#### Task requirements:
The records below are to be repeated exactly, minus any pictures.

#### Supplied material:
****
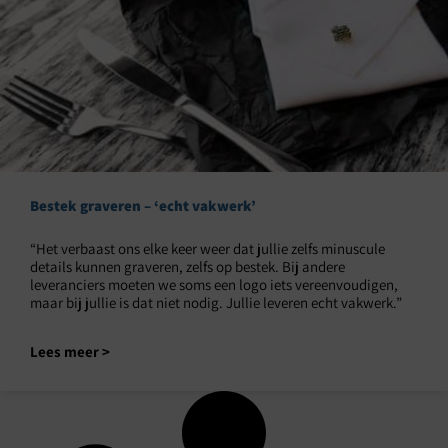
Bestek graveren – ‘echt vakwerk’
“Het verbaast ons elke keer weer dat jullie zelfs minuscule
details kunnen graveren, zelfs op bestek. Bij andere
leveranciers moeten we soms een logo iets vereenvoudigen,
maar bij jullie is dat niet nodig. Jullie leveren echt vakwerk.”
Lees meer >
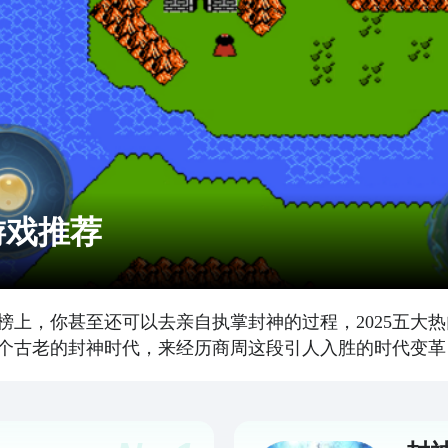
游戏推荐
榜上，你甚至还可以去亲自执掌封神的过程，2025五大
个古老的封神时代，来经历商周这段引人入胜的时代变革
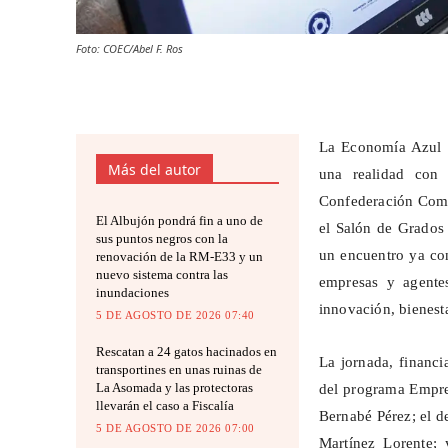
Foto: COEC/Abel F. Ros
La Economía Azul d
Más del autor
una realidad con 
Confederación Coma
El Albujón pondrá fin a uno de
el Salón de Grados
sus puntos negros con la
un encuentro ya con
renovación de la RM-E33 y un
nuevo sistema contra las
empresas y agente
inundaciones
innovación, bienest
5 DE AGOSTO DE 2026 07:40
Rescatan a 24 gatos hacinados en
La jornada, financi
transportines en unas ruinas de
La Asomada y las protectoras
del programa Empre
llevarán el caso a Fiscalía
Bernabé Pérez; el d
5 DE AGOSTO DE 2026 07:00
Martínez Lorente;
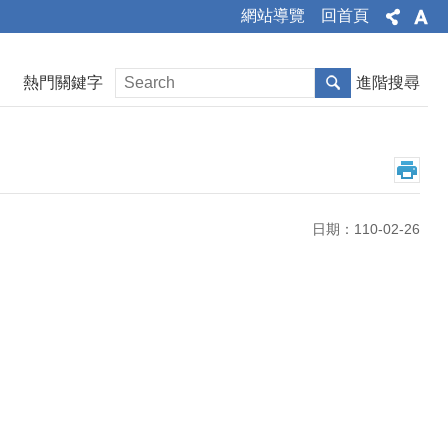
網站導覽
回首頁
熱門關鍵字
進階搜尋
日期：110-02-26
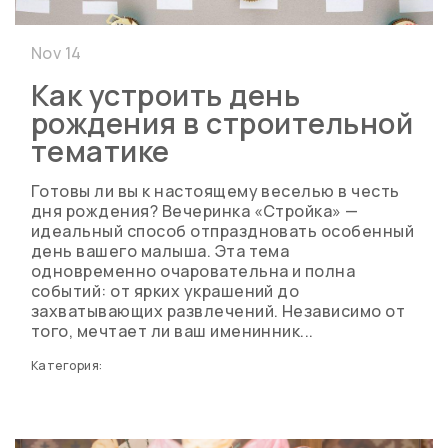
Nov 14
Как устроить день
рождения в строительной
тематике
Готовы ли вы к настоящему веселью в честь
дня рождения? Вечеринка «Стройка» —
идеальный способ отпраздновать особенный
день вашего малыша. Эта тема
одновременно очаровательна и полна
событий: от ярких украшений до
захватывающих развлечений. Независимо от
того, мечтает ли ваш именинник...
Категория:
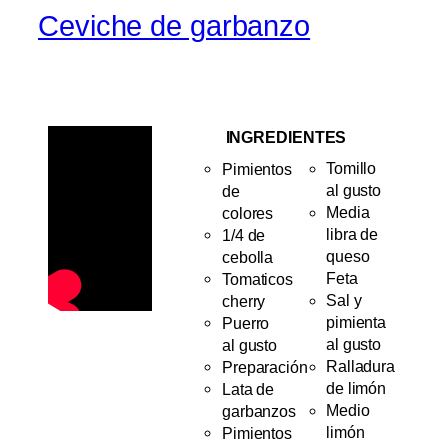
Ceviche de garbanzo
INGREDIENTES
Pimientos
Tomillo
de
al gusto
colores
Media
1/4 de
libra de
cebolla
queso
Tomaticos
Feta
cherry
Sal y
Puerro
pimienta
al gusto
al gusto
Preparación
Ralladura
Lata de
de limón
garbanzos
Medio
Pimientos
limón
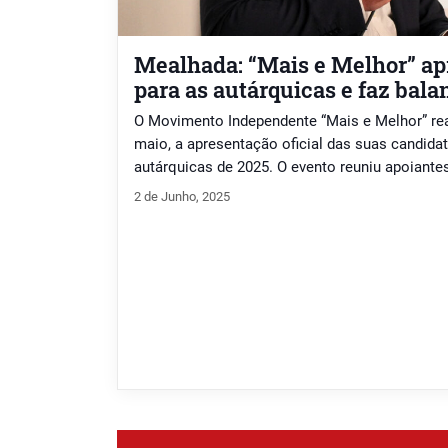
Mealhada: “Mais e Melhor” ap
para as autárquicas e faz bala
O Movimento Independente “Mais e Melhor” real
maio, a apresentação oficial das suas candida
autárquicas de 2025. O evento reuniu apoiantes,
cidadãos de todas as freguesias do concelho 
2 de Junho, 2025
ficou marcada por prestação de contas e afirm
Durante […]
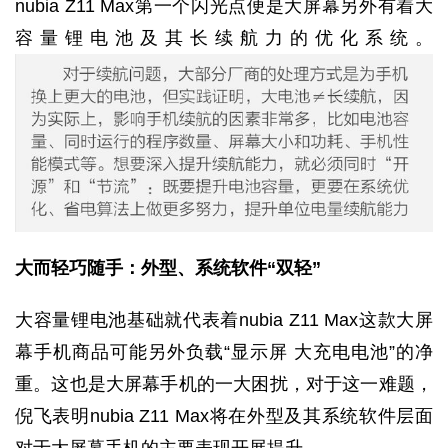
nubia Z11 Max第一个闪光点便是大屏幕另外有着大
容量锂电池及其长续航力的优化系统。
大而轻巧随手：外型、系统软件“双轻”
大容量锂电池基础就代表着nubia Z11 Max这款大屏
幕手机商品可能另外负载“显示屏 大充电电池”的净
重。这也是大屏幕手机的一大困扰，对于这一难题，
倪飞表明nubia Z11 Max将在外型及其系统软件层面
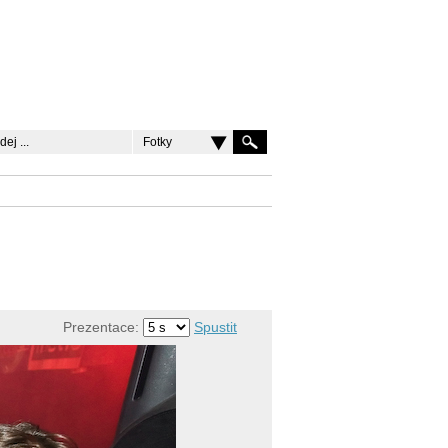
Fotky
Prezentace:
Spustit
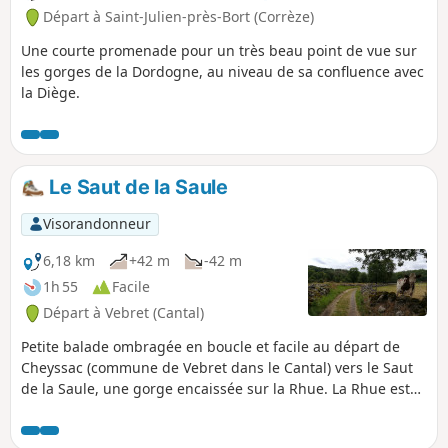
Départ à Saint-Julien-près-Bort (Corrèze)
Une courte promenade pour un très beau point de vue sur
les gorges de la Dordogne, au niveau de sa confluence avec
la Diège.
Le Saut de la Saule
Visorandonneur
6,18 km
+42 m
-42 m
1h 55
Facile
Départ à Vebret (Cantal)
Petite balade ombragée en boucle et facile au départ de
Cheyssac (commune de Vebret dans le Cantal) vers le Saut
de la Saule, une gorge encaissée sur la Rhue. La Rhue est
un affluent de la Dordogne qui sépare le Cantal et la
Corrèze (donc l'Auvergne du Limousin) à proximité de Bort-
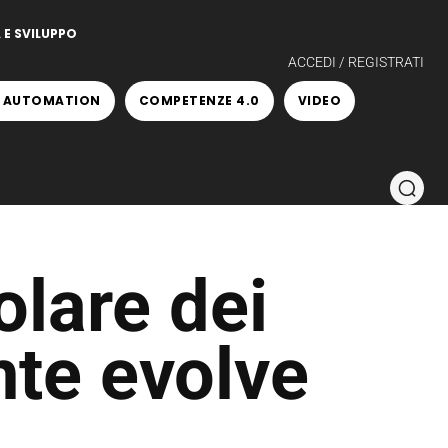
 E SVILUPPO
ACCEDI / REGISTRATI
 AUTOMATION
COMPETENZE 4.0
VIDEO
olare dei
nte evolve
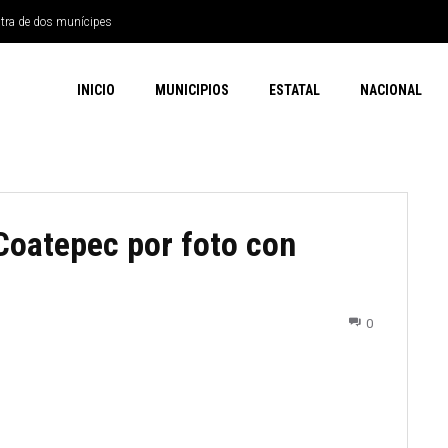
ntra de dos munícipes
INICIO
MUNICIPIOS
ESTATAL
NACIONAL
 Coatepec por foto con
0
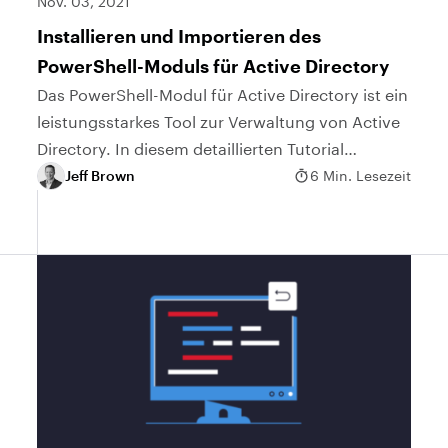
Nov. 03, 2021
Installieren und Importieren des
PowerShell-Moduls für Active Directory
Das PowerShell-Modul für Active Directory ist ein
leistungsstarkes Tool zur Verwaltung von Active
Directory. In diesem detaillierten Tutorial
erfahren Sie, wie Sie das Modul installieren und
Jeff Brown
6 Min. Lesezeit
importieren können!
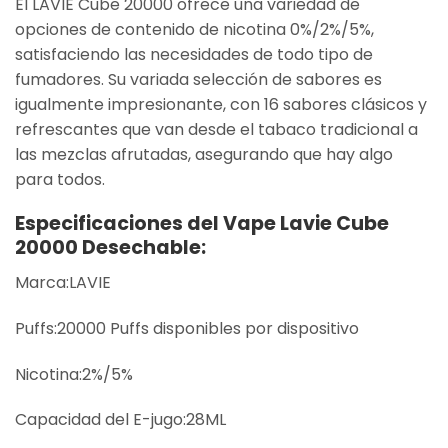
El LAVIE Cube 20000 ofrece una variedad de
opciones de contenido de nicotina 0%/2%/5%,
satisfaciendo las necesidades de todo tipo de
fumadores. Su variada selección de sabores es
igualmente impresionante, con 16 sabores clásicos y
refrescantes que van desde el tabaco tradicional a
las mezclas afrutadas, asegurando que hay algo
para todos.
Especificaciones del Vape Lavie Cube
20000 Desechable:
Marca:LAVIE
Puffs:20000 Puffs disponibles por dispositivo
Nicotina:2%/5%
Capacidad del E-jugo:28ML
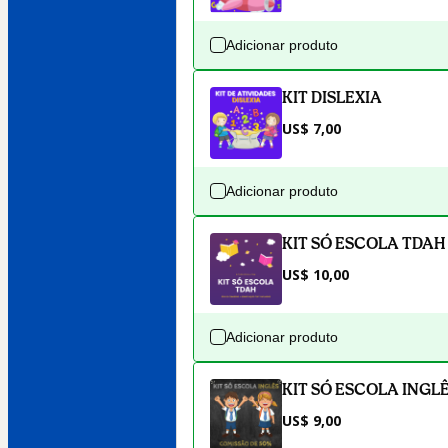
Adicionar produto
KIT DISLEXIA
US$ 7,00
Adicionar produto
KIT SÓ ESCOLA TDAH
US$ 10,00
Adicionar produto
KIT SÓ ESCOLA INGL
US$ 9,00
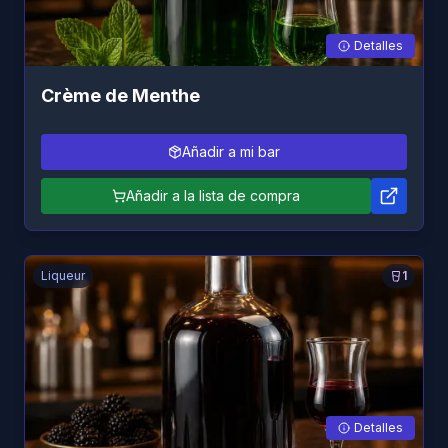
Detalles
Crème de Menthe
Añadir a mi bar
Añadir a la lista de compra
Liqueur
1
Detalles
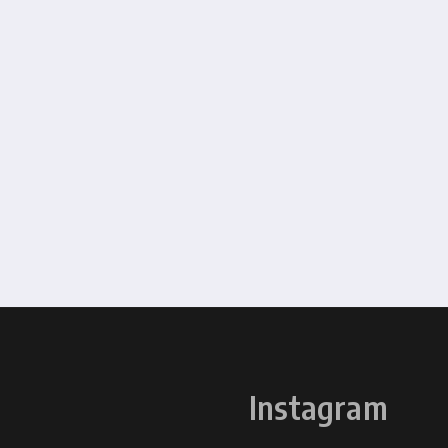
Instagram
****
#### Problem solution:
Bestek graveren – ‘echt vakwerk’
“Het verbaast ons elke keer weer dat jullie zelfs minuscule
details kunnen graveren, zelfs op bestek. Bij andere
leveranciers moeten we soms een logo iets vereenvoudigen,
maar bij jullie is dat niet nodig. Jullie leveren echt vakwerk.”
Lees meer >
游戏推荐
榜上，你甚至还可以去亲自执掌封神的过程，2025五大
个古老的封神时代，来经历商周这段引人入胜的时代变革
Foto: COEC/Abel F. Ros
La Economía Azul d
Más del autor
una realidad con 
Confederación Coma
El Albujón pondrá fin a uno de
el Salón de Grados
sus puntos negros con la
un encuentro ya con
renovación de la RM-E33 y un
nuevo sistema contra las
empresas y agente
inundaciones
innovación, bienest
5 DE AGOSTO DE 2026 07:40
Rescatan a 24 gatos hacinados en
La jornada, financi
transportines en unas ruinas de
La Asomada y las protectoras
del programa Empre
llevarán el caso a Fiscalía
Bernabé Pérez; el d
5 DE AGOSTO DE 2026 07:00
Martínez Lorente;
網站導覽
回首頁
熱門關鍵字
進階搜尋
日期：110-02-26
Nov 14
Как устроить день
рождения в строительной
тематике
Готовы ли вы к настоящему веселью в честь
дня рождения? Вечеринка «Стройка» —
идеальный способ отпраздновать особенный
день вашего малыша. Эта тема
одновременно очаровательна и полна
событий: от ярких украшений до
захватывающих развлечений. Независимо от
того, мечтает ли ваш именинник...
Категория:
Ceviche de garbanzo
INGREDIENTES
Pimientos
Tomillo
de
al gusto
colores
Media
1/4 de
libra de
cebolla
queso
Tomaticos
Feta
cherry
Sal y
Puerro
pimienta
al gusto
al gusto
Preparación
Ralladura
Lata de
de limón
garbanzos
Medio
Pimientos
limón
Mealhada: “Mais e Melhor” ap
para as autárquicas e faz bala
O Movimento Independente “Mais e Melhor” real
maio, a apresentação oficial das suas candida
autárquicas de 2025. O evento reuniu apoiantes,
cidadãos de todas as freguesias do concelho 
2 de Junho, 2025
ficou marcada por prestação de contas e afirm
Durante […]
nubia Z11 Max第一个闪光点便是大屏幕另外有着大
容量锂电池及其长续航力的优化系统。
大而轻巧随手：外型、系统软件“双轻”
大容量锂电池基础就代表着nubia Z11 Max这款大屏
幕手机商品可能另外负载“显示屏 大充电电池”的净
重。这也是大屏幕手机的一大困扰，对于这一难题，
倪飞表明nubia Z11 Max将在外型及其系统软件层面
Fotky
Prezentace:
Spustit
Départ à Saint-Julien-près-Bort (Corrèze)
Une courte promenade pour un très beau point de vue sur
les gorges de la Dordogne, au niveau de sa confluence avec
la Diège.
Le Saut de la Saule
Visorandonneur
6,18 km
+42 m
-42 m
1h 55
Facile
Départ à Vebret (Cantal)
Petite balade ombragée en boucle et facile au départ de
Cheyssac (commune de Vebret dans le Cantal) vers le Saut
de la Saule, une gorge encaissée sur la Rhue. La Rhue est
un affluent de la Dordogne qui sépare le Cantal et la
Corrèze (donc l'Auvergne du Limousin) à proximité de Bort-
 E SVILUPPO
ACCEDI / REGISTRATI
 AUTOMATION
COMPETENZE 4.0
VIDEO
olare dei
nte evolve
ntra de dos munícipes
INICIO
MUNICIPIOS
ESTATAL
NACIONAL
 Coatepec por foto con
0
Nov. 03, 2021
Installieren und Importieren des
PowerShell-Moduls für Active Directory
Das PowerShell-Modul für Active Directory ist ein
leistungsstarkes Tool zur Verwaltung von Active
Directory. In diesem detaillierten Tutorial
erfahren Sie, wie Sie das Modul installieren und
Jeff Brown
6 Min. Lesezeit
importieren können!
El LAVIE Cube 20000 ofrece una variedad de
opciones de contenido de nicotina 0%/2%/5%,
satisfaciendo las necesidades de todo tipo de
fumadores. Su variada selección de sabores es
igualmente impresionante, con 16 sabores clásicos y
refrescantes que van desde el tabaco tradicional a
las mezclas afrutadas, asegurando que hay algo
para todos.
Especificaciones del Vape Lavie Cube
20000 Desechable:
Marca:LAVIE
Puffs:20000 Puffs disponibles por dispositivo
Nicotina:2%/5%
Capacidad del E-jugo:28ML
Adicionar produto
KIT DISLEXIA
US$ 7,00
Adicionar produto
KIT SÓ ESCOLA TDAH
US$ 10,00
Adicionar produto
KIT SÓ ESCOLA INGL
US$ 9,00
Detalles
Crème de Menthe
Añadir a mi bar
Añadir a la lista de compra
Liqueur
1
Detalles
Instagram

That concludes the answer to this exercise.